Der Ersatz des Privatisierungsministeriums durch ein neu geschaffenes Schatzamt-Ministerium am 1.10. 1996 war der Startschuß für ein groß angelegtes Projekt zur Rationalisierung und Straffung der polnischen Zentralverwaltung und ihrer Anpassung an die Zeiten der modernen Marktwirtschaft.

Bis jetzt arbeitete die Regierung eher als loser Verbund von Ministerien, die sich weniger mit Regieren als mit Verwalten beschäftigten. Ihre Koordination war beschränkt, ihre Vollmachten und Verantwortlichkeiten überlappten sich. Politische Funktionen waren nicht klar von solchen der Verwaltung getrennt. Mit der Reform sollen die Regierungskompetenz wie auch die Rolle des Premierministers gestärkt und die Wirtschaftsverwaltung den Forderungen nach Deregulierung, Entstaatlichung und modernisierter Wirtschaftsgesetzgebung angepaßt werden.

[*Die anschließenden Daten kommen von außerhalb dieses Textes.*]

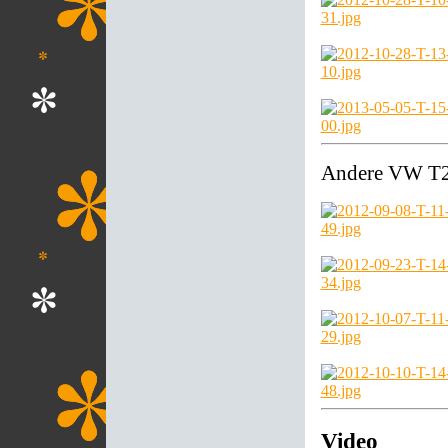
Andere VW T2s
Video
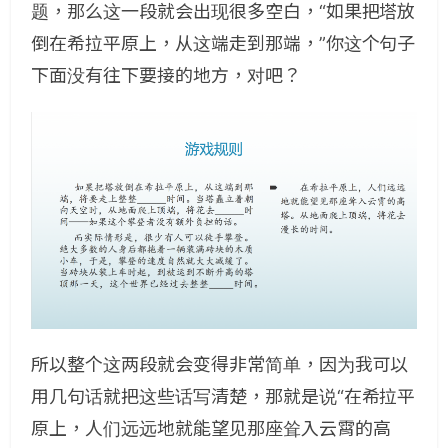
题，那么这一段就会出现很多空白，“如果把塔放
倒在希拉平原上，从这端走到那端，”你这个句子
下面没有往下要接的地方，对吧？
所以整个这两段就会变得非常简单，因为我可以
用几句话就把这些话写清楚，那就是说“在希拉平
原上，人们远远地就能望见那座耸入云霄的高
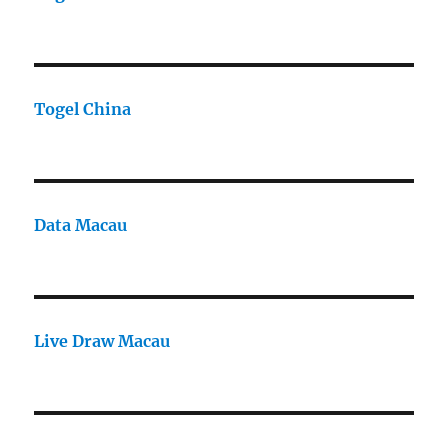
Togel China
Data Macau
Live Draw Macau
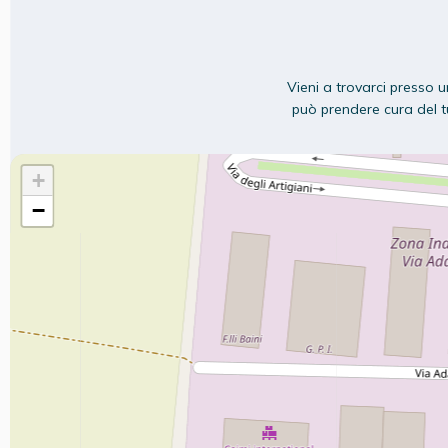
Vieni a trovarci presso u
può prendere cura del tu
+
−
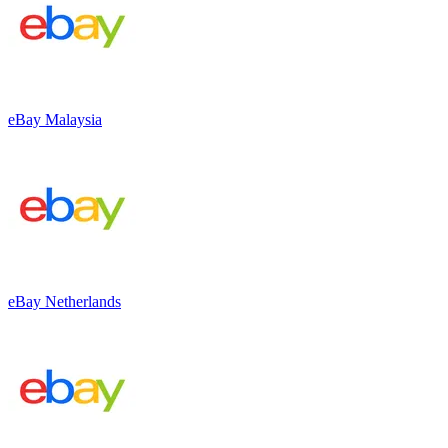
eBay Malaysia
eBay Netherlands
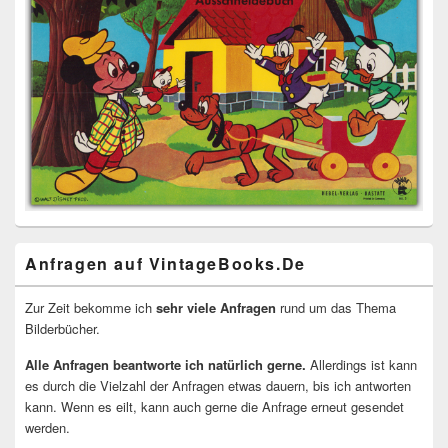
Anfragen auf VintageBooks.De
Zur Zeit bekomme ich
sehr viele Anfragen
rund um das Thema
Bilderbücher.
Alle Anfragen beantworte ich natürlich gerne.
Allerdings ist kann
es durch die Vielzahl der Anfragen etwas dauern, bis ich antworten
kann. Wenn es eilt, kann auch gerne die Anfrage erneut gesendet
werden.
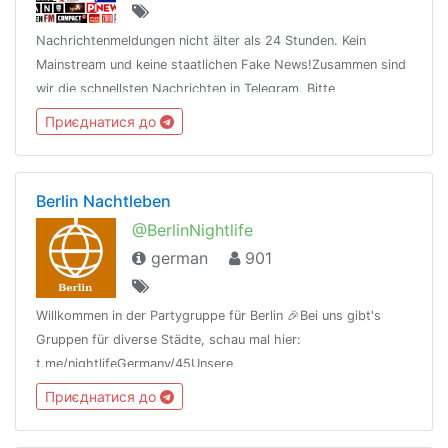
Nachrichtenmeldungen nicht älter als 24 Stunden. Kein
Mainstream und keine staatlichen Fake News!Zusammen sind
wir die schnellsten Nachrichten in Telegram. Bitte
zugelassene Infoquellen
Приєднатися до
beachten:https://telegra.ph/Alternative-Medien-03-13
Berlin Nachtleben
@BerlinNightlife
german
901
Willkommen in der Partygruppe für Berlin 🎉Bei uns gibt's
Gruppen für diverse Städte, schau mal hier:
t.me/nightlifeGermany/45Unsere
Regeln:t.me/nightlifeGermany/44Offtopic
Приєднатися до
Gruppe:https://t.me/NightlifeGermanySandbox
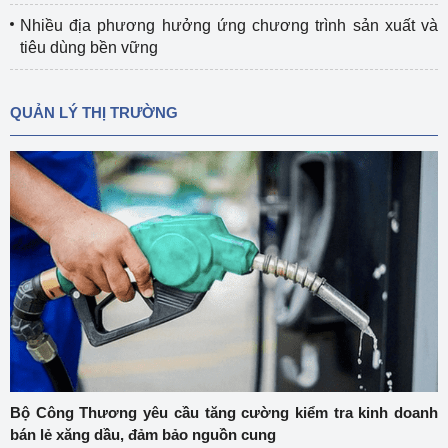
Nhiều địa phương hưởng ứng chương trình sản xuất và
tiêu dùng bền vững
QUẢN LÝ THỊ TRƯỜNG
Bộ Công Thương yêu cầu tăng cường kiểm tra kinh doanh
bán lẻ xăng dầu, đảm bảo nguồn cung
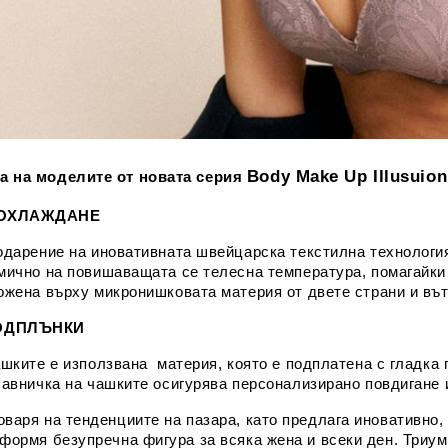
Body Make Up Illusuion
 на моделите от новата серия
 ОХЛАЖДАНЕ
одарение на иновативната швейцарска текстилна технология
мично на повишаващата се телесна температура, помагайки 
ожена върху микронишковата материя от двете страни и въ
ОДПЛЪНКИ
ашките е използвана материя, която е подплатена с гладка 
лавничка на чашките осигурява персонализирано повдигане 
оваря на тенденциите на пазара, като предлага иновативно,
оформя безупречна фигура за всяка жена и всеки ден. Триу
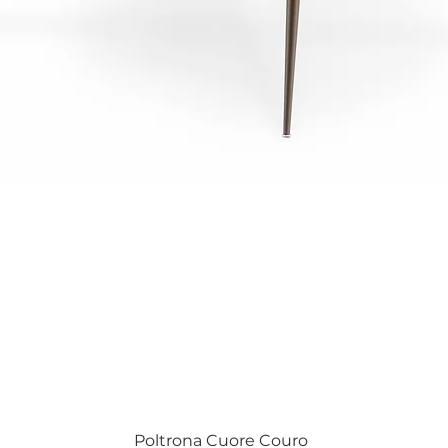
Visualização rápida
Poltrona Cuore Couro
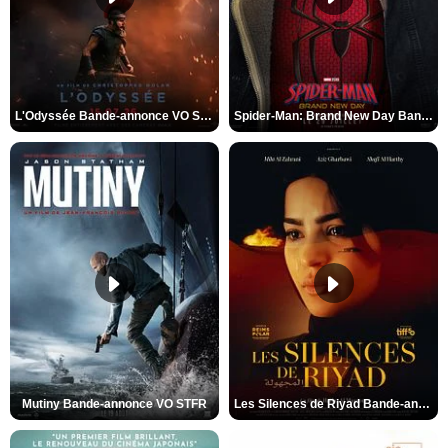
L'Odyssée Bande-annonce VO STFR
Spider-Man: Brand New Day Bande-annonce VO STFR
Mutiny Bande-annonce VO STFR
Les Silences de Riyad Bande-annonce VO STFR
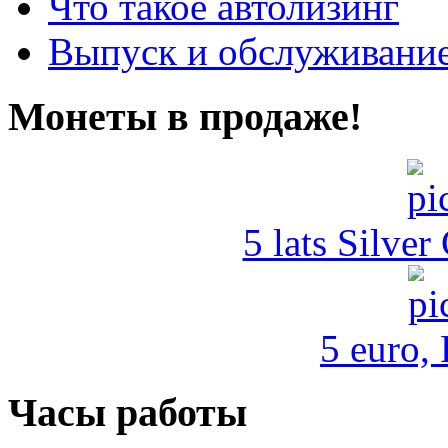
Что такое автолизинг
Выпуск и обслуживание
Монеты в продаже!
5 lats Silver
5 euro,
Часы работы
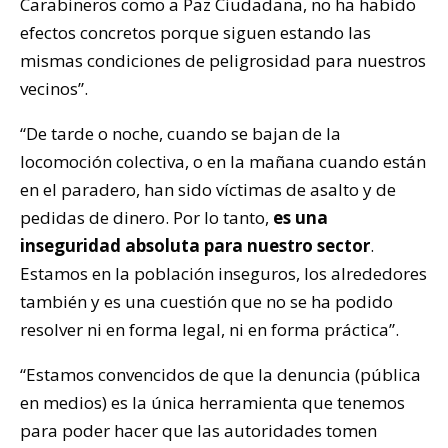
Carabineros como a Paz Ciudadana, no ha habido
efectos concretos porque siguen estando las
mismas condiciones de peligrosidad para nuestros
vecinos”.
“De tarde o noche, cuando se bajan de la
locomoción colectiva, o en la mañana cuando están
en el paradero, han sido víctimas de asalto y de
pedidas de dinero. Por lo tanto,
es una
inseguridad absoluta para nuestro sector
.
Estamos en la población inseguros, los alrededores
también y es una cuestión que no se ha podido
resolver ni en forma legal, ni en forma práctica”.
“Estamos convencidos de que la denuncia (pública
en medios) es la única herramienta que tenemos
para poder hacer que las autoridades tomen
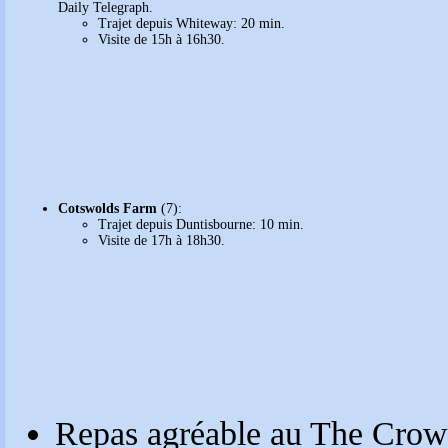
Daily Telegraph.
Trajet depuis Whiteway: 20 min.
Visite de 15h à 16h30.
Cotswolds Farm
(7):
Trajet depuis Duntisbourne: 10 min.
Visite de 17h à 18h30.
Repas agréable au The Crow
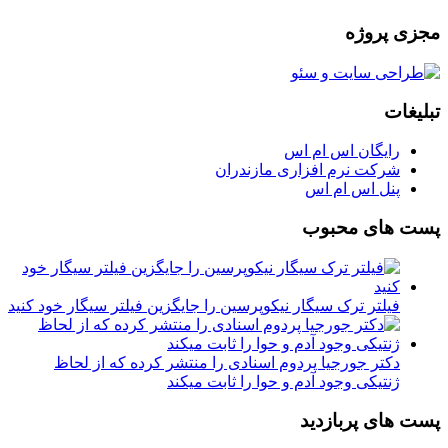
مجزی پروژه
تبلیغات
رایگان اس ام اس
شرکت نرم افزاری مازندران
پنل اس ام اس
پست های محبوب
فیلتر ترک سیگار نیکوپرسین را جایگزین فیلتر سیگار خود کنید
دکتر جورجیا پردوم اسنادی را منتشر کرده که از لحاظ
ژنتیکی وجود آدم و حوا را ثابت میکند
پست های پربازدید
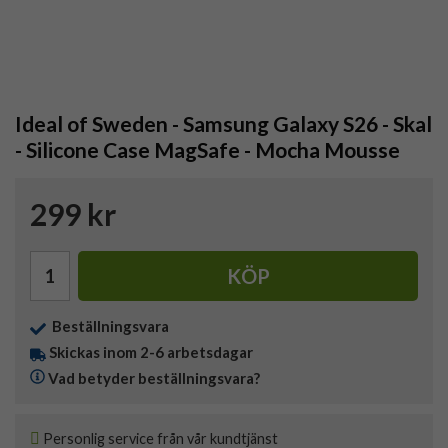
Ideal of Sweden - Samsung Galaxy S26 - Skal
- Silicone Case MagSafe - Mocha Mousse
299 kr
KÖP
Beställningsvara
Skickas inom 2-6 arbetsdagar
Vad betyder beställningsvara?
Personlig service från vår kundtjänst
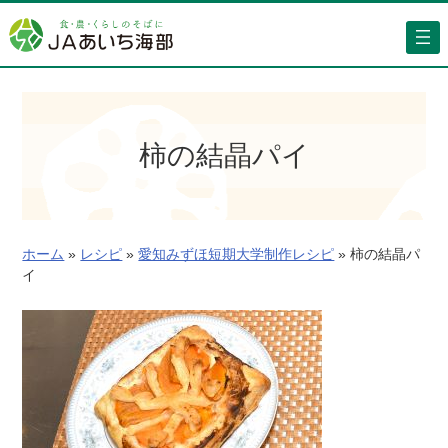
内
容
を
ス
キ
ッ
柿の結晶パイ
プ
ホーム
»
レシピ
»
愛知みずほ短期大学制作レシピ
»
柿の結晶パ
イ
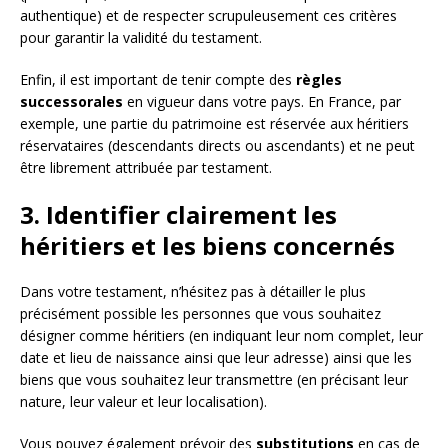
authentique) et de respecter scrupuleusement ces critères
pour garantir la validité du testament.
Enfin, il est important de tenir compte des
règles
successorales
en vigueur dans votre pays. En France, par
exemple, une partie du patrimoine est réservée aux héritiers
réservataires (descendants directs ou ascendants) et ne peut
être librement attribuée par testament.
3. Identifier clairement les
héritiers et les biens concernés
Dans votre testament, n’hésitez pas à détailler le plus
précisément possible les personnes que vous souhaitez
désigner comme héritiers (en indiquant leur nom complet, leur
date et lieu de naissance ainsi que leur adresse) ainsi que les
biens que vous souhaitez leur transmettre (en précisant leur
nature, leur valeur et leur localisation).
Vous pouvez également prévoir des
substitutions
en cas de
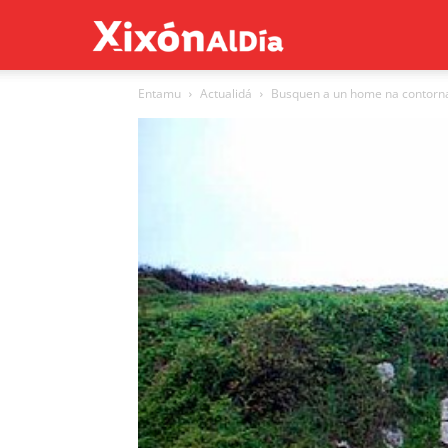
Xixón
Entamu
Actualidá
Busquen a un home na contorna 
al
día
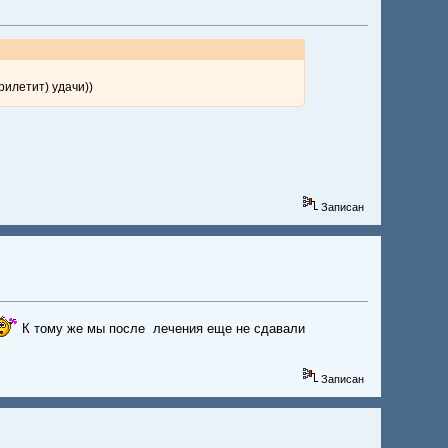
рилетит) удачи))
Записан
К тому же мы после лечения еще не сдавали
Записан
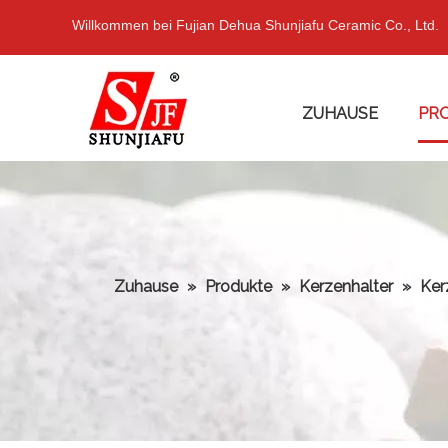
Willkommen bei Fujian Dehua Shunjiafu Ceramic Co., Ltd.
ZUHAUSE
PR
Zuhause
»
Produkte
»
Kerzenhalter
»
Ker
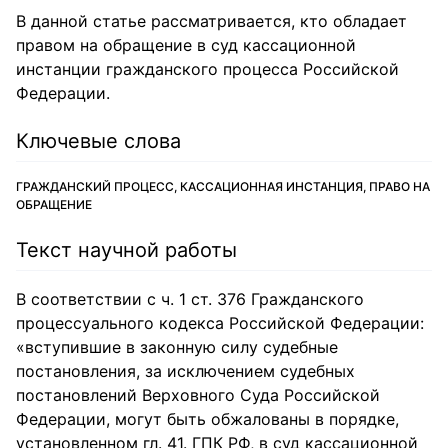
В данной статье рассматривается, кто обладает
правом на обращение в суд кассационной
инстанции гражданского процесса Российской
Федерации.
Ключевые слова
ГРАЖДАНСКИЙ ПРОЦЕСС, КАССАЦИОННАЯ ИНСТАНЦИЯ, ПРАВО НА
ОБРАЩЕНИЕ
Текст научной работы
В соответствии с ч. 1 ст. 376 Гражданского
процессуального кодекса Российской Федерации:
«вступившие в законную силу судебные
постановления, за исключением судебных
постановлений Верховного Суда Российской
Федерации, могут быть обжалованы в порядке,
установленном гл. 41. ГПК РФ, в суд кассационной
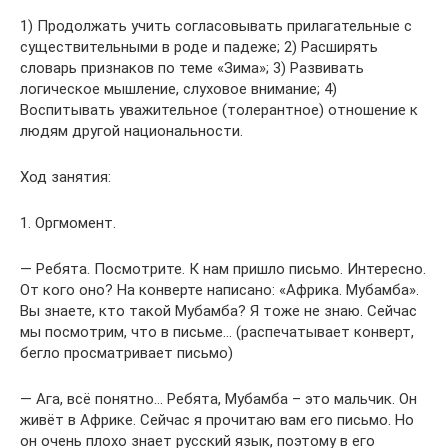
1) Продолжать учить согласовывать прилагательные с
существительными в роде и падеже; 2) Расширять
словарь признаков по теме «Зима»; 3) Развивать
логическое мышление, слуховое внимание; 4)
Воспитывать уважительное (толерантное) отношение к
людям другой национальности.
Ход занятия:
1. Оргмомент.
— Ребята. Посмотрите. К нам пришло письмо. Интересно.
От кого оно? На конверте написано: «Африка. Мубамба».
Вы знаете, кто такой Мубамба? Я тоже не знаю. Сейчас
мы посмотрим, что в письме… (распечатывает конверт,
бегло просматривает письмо)
— Ага, всё понятно… Ребята, Мубамба – это мальчик. Он
живёт в Африке. Сейчас я прочитаю вам его письмо. Но
он очень плохо знает русский язык, поэтому в его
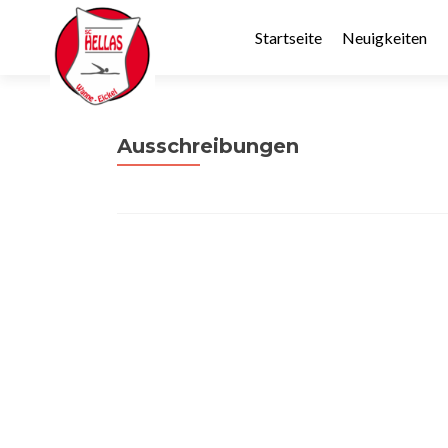
Startseite
Neuigkeiten
Ausschreibungen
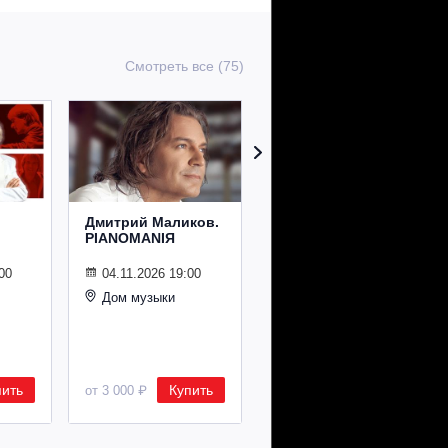
Смотреть все (75)
Дмитрий Маликов.
Рождественский
PIANOMANIЯ
концерт
Владимира
Спивакова
00
04.11.2026 19:00
Дом музыки
24.12.2026 19:00
Дом музыки
пить
Купить
Купить
от 3 000 ₽
от 8 500 ₽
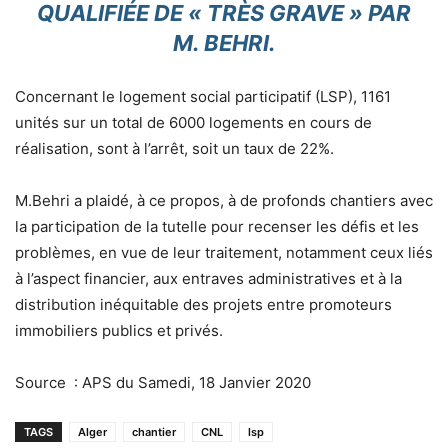
QUALIFIÉE DE « TRÈS GRAVE » PAR
M. BEHRI.
Concernant le logement social participatif (LSP), 1161
unités sur un total de 6000 logements en cours de
réalisation, sont à l’arrêt, soit un taux de 22%.
M.Behri a plaidé, à ce propos, à de profonds chantiers avec
la participation de la tutelle pour recenser les défis et les
problèmes, en vue de leur traitement, notamment ceux liés
à l’aspect financier, aux entraves administratives et à la
distribution inéquitable des projets entre promoteurs
immobiliers publics et privés.
Source : APS du Samedi, 18 Janvier 2020
TAGS
Alger
chantier
CNL
lsp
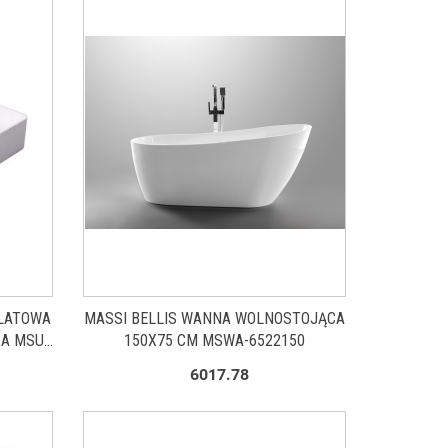
LATOWA
MASSI BELLIS WANNA WOLNOSTOJĄCA
A MSU-
150X75 CM MSWA-6522150
6017.78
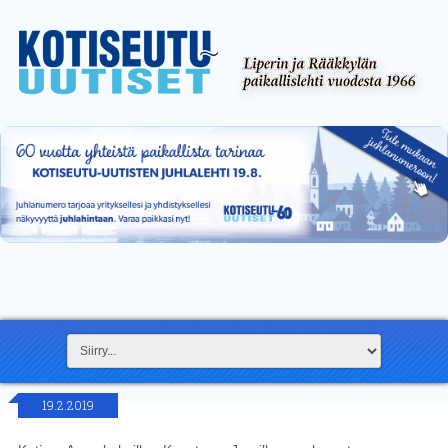
19.2.2019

Ein dem Premierminister direkt unterstelltes neues "Kabinettsamt" soll, nach Art des deutschen Kanzleramtes, die Arbeit der Ministerien koordinieren und damit zur Effizienzsteigerung der Regierung beitragen. Die Geheimdienste werden dem Premierminister unterstellt. Minister sollen in Zukunft Entscheidungen der Regierung nach außen vertreten. Damit soll die bisher übliche Praxis der Kritik von Ministern an Regierungsbeschlüssen aber auch die Wiederholung der „Oleksy-Affäre" ausgeschlossen werden, in der ein Innenminister auf Einladung des Staatspräsidenten Spionagevorwürfe gegen seinen Premierminister erheben konnte.

Die Einführung eines Schatzamtes bezweckt die Trennung von Verwaltung und Wirtschafts- bzw. Finanzpolitik. Das Ministerium erhält die Verwaltungsfunktion von Staatseigentum aus siebzig unterschiedlichen Stellen, Ministerien und Wojewodschaften. Nach der neuen Philosophie sollen Ministerien in erster Linie strategische, koordinierende Aufgaben und die Vorbereitung legislativer Prozesse wahrnehmen, dafür von unmittelbaren Verwaltungs- und Managementaufgaben in staatlichen Unternehmen entlastet werden. In den Ministerien selbst sollen politische und administrative Funktionen klarer getrennt werden. Alle Ministerien erhalten eine standardisierte Organisationsstruktur mit politisch unabhängigen, permanenten Rechts-, Finanz-, Personal- und Informationsabteilungen sowie einer politischen Ebene, die bei Regierungsumbildungen ausgewechselt werden kann.

Nach Vollendung der Reform wird das neue Ministerium für Inneres und Verwaltung das mächtigste im Staatsaufbau sein. Es vereinigt Polizei, Regierungsverwaltung inklusive der Aufsicht über die Wojewodschaften, das kommunale Management und den staatlichen Bausektor mit der Zuständigkeit für die Beziehungen zwischen Staat und Kirche, die Feuerwehr, den Grenzschutz sowie für Fragen ethnischer Minderheiten. Zudem ist es zuständig für die Reform der öffentlichen Verwaltung und eine - angesehene - Verwaltungsakademie.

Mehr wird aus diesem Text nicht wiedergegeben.